▶ _Exercise prompt_:
Give the count of lines in the records that contain the string "from", and write nothing but that number.
(Input records)
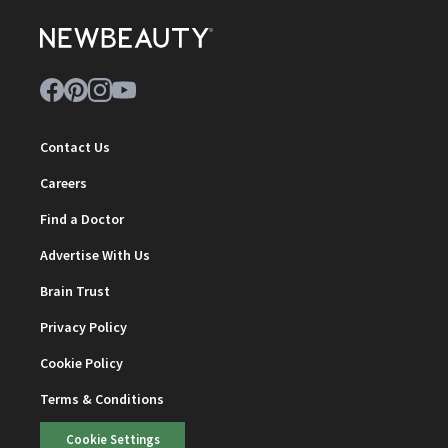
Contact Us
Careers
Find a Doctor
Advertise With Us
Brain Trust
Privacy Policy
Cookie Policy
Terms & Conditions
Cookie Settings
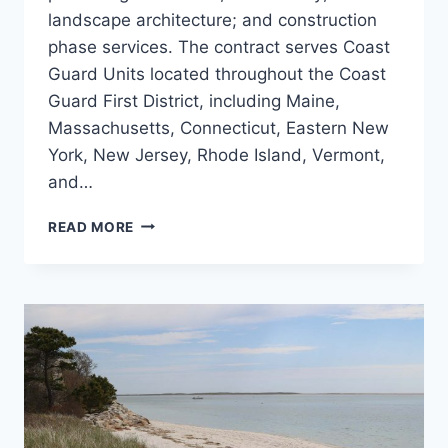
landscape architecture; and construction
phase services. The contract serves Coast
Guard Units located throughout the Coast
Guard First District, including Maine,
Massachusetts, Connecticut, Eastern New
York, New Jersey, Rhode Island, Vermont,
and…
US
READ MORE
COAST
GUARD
(End Input records)
(Input records)
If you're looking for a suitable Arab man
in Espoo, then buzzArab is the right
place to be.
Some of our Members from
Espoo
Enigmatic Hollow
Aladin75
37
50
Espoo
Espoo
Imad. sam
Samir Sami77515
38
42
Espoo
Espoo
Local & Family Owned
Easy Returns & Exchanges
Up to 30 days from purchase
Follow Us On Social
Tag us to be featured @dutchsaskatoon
(End Input records)
▶ _Exercise result_:
2